Holt JR, Chew RF, Bunnage E, Lea I, Borghoff SJ, Sayer R, et al. Categorizing articles for environmental health systematic evidence mapping: A zero-shot machine learning approach using large language models. American Society of Cellular and Computational Toxicology Annual Meeting, Research Triangle Park, NC, October 2024.
Abstract
Systematic evidence mapping (SEM) is an approach for collecting and organizing sets of literature to assess trends and identify knowledge gaps. SEM requires that two or more humans search for and agree to apply domain-specific labels to a large number of documents based on their expert human judgements. These labels are further analyzed to understand the scope and structure of the available literature.

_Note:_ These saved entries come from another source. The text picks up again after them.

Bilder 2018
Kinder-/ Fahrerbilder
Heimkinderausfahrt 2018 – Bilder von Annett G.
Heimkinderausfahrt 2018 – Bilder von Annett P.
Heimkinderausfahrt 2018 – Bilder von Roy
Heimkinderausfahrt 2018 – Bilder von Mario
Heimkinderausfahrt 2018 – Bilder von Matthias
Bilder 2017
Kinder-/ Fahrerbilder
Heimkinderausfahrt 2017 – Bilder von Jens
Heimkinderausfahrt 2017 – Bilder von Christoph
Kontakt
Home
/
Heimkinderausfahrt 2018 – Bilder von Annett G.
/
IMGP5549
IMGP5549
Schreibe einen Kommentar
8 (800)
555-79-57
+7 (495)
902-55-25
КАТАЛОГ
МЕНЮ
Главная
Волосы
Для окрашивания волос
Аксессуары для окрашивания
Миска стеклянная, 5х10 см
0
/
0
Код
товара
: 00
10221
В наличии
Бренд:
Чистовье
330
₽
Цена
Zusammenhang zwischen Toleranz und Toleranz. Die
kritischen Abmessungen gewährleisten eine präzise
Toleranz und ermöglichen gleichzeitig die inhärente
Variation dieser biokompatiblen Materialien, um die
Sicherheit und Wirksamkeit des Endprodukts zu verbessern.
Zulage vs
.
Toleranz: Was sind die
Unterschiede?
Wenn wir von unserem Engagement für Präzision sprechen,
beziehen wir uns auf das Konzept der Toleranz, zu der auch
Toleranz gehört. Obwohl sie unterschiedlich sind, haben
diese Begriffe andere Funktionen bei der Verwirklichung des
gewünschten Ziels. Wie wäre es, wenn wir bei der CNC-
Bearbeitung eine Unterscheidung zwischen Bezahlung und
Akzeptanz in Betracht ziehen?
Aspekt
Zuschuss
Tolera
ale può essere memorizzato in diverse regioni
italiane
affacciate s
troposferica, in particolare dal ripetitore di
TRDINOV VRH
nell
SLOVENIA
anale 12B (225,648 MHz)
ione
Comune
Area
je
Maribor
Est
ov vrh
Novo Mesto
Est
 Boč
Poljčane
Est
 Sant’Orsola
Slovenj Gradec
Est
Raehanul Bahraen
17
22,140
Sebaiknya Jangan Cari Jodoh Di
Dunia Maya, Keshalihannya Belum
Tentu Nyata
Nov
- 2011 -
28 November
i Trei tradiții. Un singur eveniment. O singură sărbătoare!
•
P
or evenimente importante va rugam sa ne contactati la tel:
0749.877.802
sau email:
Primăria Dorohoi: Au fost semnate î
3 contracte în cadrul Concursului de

The application of supervised machine learning (ML) approaches in SEM can greatly reduce the time and labor and have become increasingly useful in tackling the mounting complexity of modern environmental health SEMs. However, the effectiveness of supervised ML approaches depends on high-quality training data, which can be burdensome to create for each bespoke SEM.
This work tests the utility of generalized Large Language Models (LLMs) for highly specialized environmental health SEMs using PDF full text journal articles from a systematic review focused on thyroid hormone. To test this unsupervised approach, we inventoried (i.e., categorized) 636 full text journal articles using GPT-4 across 37 criteria, including indicators for species, reference type, and mechanism. Model predictions were compared to human labels to assess the quality of the predictions.
Results show tested LLMs have near-human proficiency across many evidence mapping categories relevant to environmental health. Furthermore, the model returned similar results for different random states. This points to the potential for using LLMs to aid in the categorization and triage of large literature sets to facilitate systematic evidence review.
This abstract does not necessarily reflect U.S. EPA policy.